Don’t Let Her Sweet Looks Fool You: She’s Too Hot to Handle

Don’t Let Her Sweet Looks Fool You: She’s Too Hot to Handle

Such a sweet young thing: cute, little, and plump.

But beware.  This one’s too hot the handle.  In fact, the scotch bonnet chili pepper is the Jessica Rabbit of the chili world. And like many a vixen who’ve taken down strong men, this one can, too.

This walnut-sized, irregularly shaped hottie ranges in color from yellow to orange to red and in taste from hot to hotter to get-out-the-firehose.

Sweet young thang

When I say hot I mean hot. You thought the jalapeno was hot?  The serrano?  Kid stuff.  Even Thailand’s bird pepper falls short of the Caribbean scotch bonnet chili.  A single scotch bonnet chili has the fire power of fifty jalapenos.

Even so, it’s addictive. Shaped something like a Highlander’s turban (hence the name), the scotch bonnet grows throughout the Caribbean and is an essential ingredient in Jamaican jerk, French West Indian accras (salt cod fritters), in Trinidadian hot sauces, and in our famous Bajan hot sauce that we douse over our eggs, meat, chicken, fish, vegetables, and anything else we can think of.

For the true death-defying aficionado, try The Brutal Bajan.  But even a hot-sauce wuss like me enjoys the Delish brand of Bajan hot pepper sauce with cucumbers. Who’d’ve thought that an ingredient list that reads “hot peppers, cucumber, onions, mustard, vinegar, and salt” would be so tasty, kind of mustard-citrusy, and so perfect on my grilled salmon, in a tuna sandwiches, and splashed over ham and eggs?

I picked up a bottle of the Delish brand at the Gap Convenience store for my daughter Rachel’s first visit to Barbados and since her first encounter with the good stuff, she’s simply had to have it on her food at home … in New York.  Okay, so shoot me; I gave my kid the crack of hot sauces.

In bed with my Delish Bajan Hot Pepper Sauce with Cucumber

In bed with my Delish Bajan Hot Pepper Sauce with Cucumber

She’s not the only one.  My friends Sue and Chris own the Best of Barbados shops; yesterday, Sue forwarded the following e-mail she’d just received:

Greetings everyone at ‘BEST OF BARBADOS’

It was with a HUGE sigh of relief when I answered the door to our postman this morning as he delivered the 2-litre bottle of Delish Bajan Hot Pepper Sauce we ordered…I must admit we were getting more than a little concerned as the small 355ml bottles we brought back from Barbados last year when we (UB40) played our first gig on the island were running out. How else could we make airline food taste good? And as traveling musicians we have to eat it so often…So on behalf of not only UB40 but also our very grateful road crew…THANKS A MILLION…yours sincerely Brian Travers

Do you know how enormous a two-liter bottle is??  It’s the size of those giant Coke bottles you buy when you have a party.  Sue told me it’s the number-one seller on their shop’s website.

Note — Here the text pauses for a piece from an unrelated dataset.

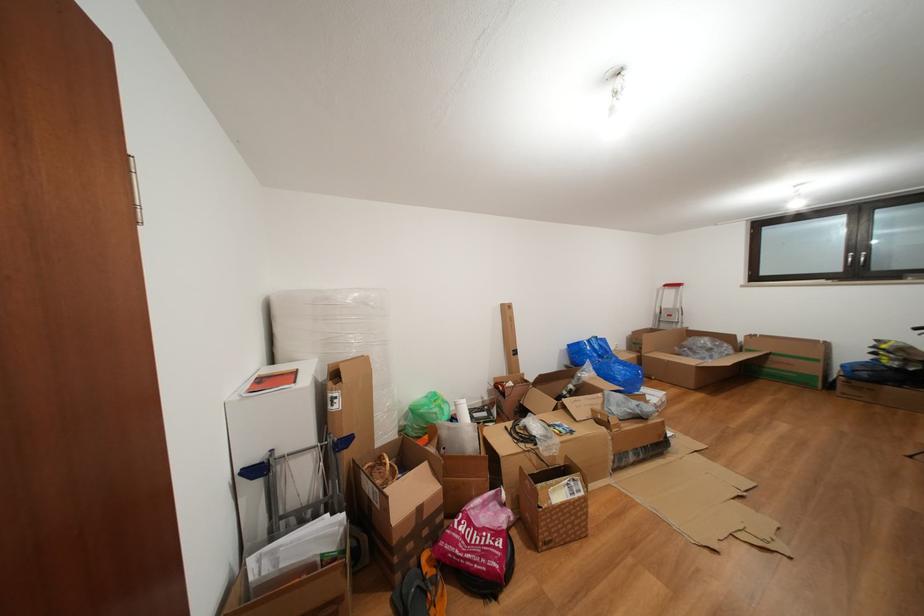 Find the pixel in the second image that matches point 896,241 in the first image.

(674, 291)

“Hot” Has Never Been So Cool

Who’d’ve thought that a hot little chili would help Caribbean cuisine stake a claim on global menus? Yet it has, um, warmed its way into the hearts of chefs the world over.

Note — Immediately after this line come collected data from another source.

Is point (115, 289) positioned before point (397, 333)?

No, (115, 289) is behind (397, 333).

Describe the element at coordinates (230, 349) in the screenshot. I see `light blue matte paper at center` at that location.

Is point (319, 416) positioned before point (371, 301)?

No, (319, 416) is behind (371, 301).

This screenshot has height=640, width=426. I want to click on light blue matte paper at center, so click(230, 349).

The craze for our peppers may have begun in the early 1970s with Jamaica jerk pork, but chili peppers have been around and used since B.C. and domesticated throughout South and North America (particularly New Mexico, also famous for its chili peppers).

So Where to Get It?

What I don’t understand is why the “largest supplier of hot sauce in the world” only carries two Bajan brands – and neither is Delish, despite queries on forums wanting the stuff.  Ditto a site calling itself “Barbados marketplace” … good stuff on offer, but where’s the Delish, “Delish in any dish”??  You among the hard core? Get the Brutal Bajan here.

Whipping Up a Batch

It’s great to have as a claim to fame that you were once prime minister of a country, as Errol Barrows was.  But just as distinctive is Mr Barrows‘ legacy in chili-making with this recipe bearing his name.  Like it hotter?  Try this one.

Me, I prefer to leave the making of it to the experts. A perk of living in Barbados is having Delish and other brands available at every supermarket, corner market, gas station convenience store, restaurant and fast food joint.

If you’re a visitor, you can pick some up at Grantley Adams International Airport before leaving the island at the Best of Barbados store located inside security so you don’t have to worry about the 3.3-ounce rule.

The scotch bonnet … killer-hot but still – you can’t help yourself – you go back for more.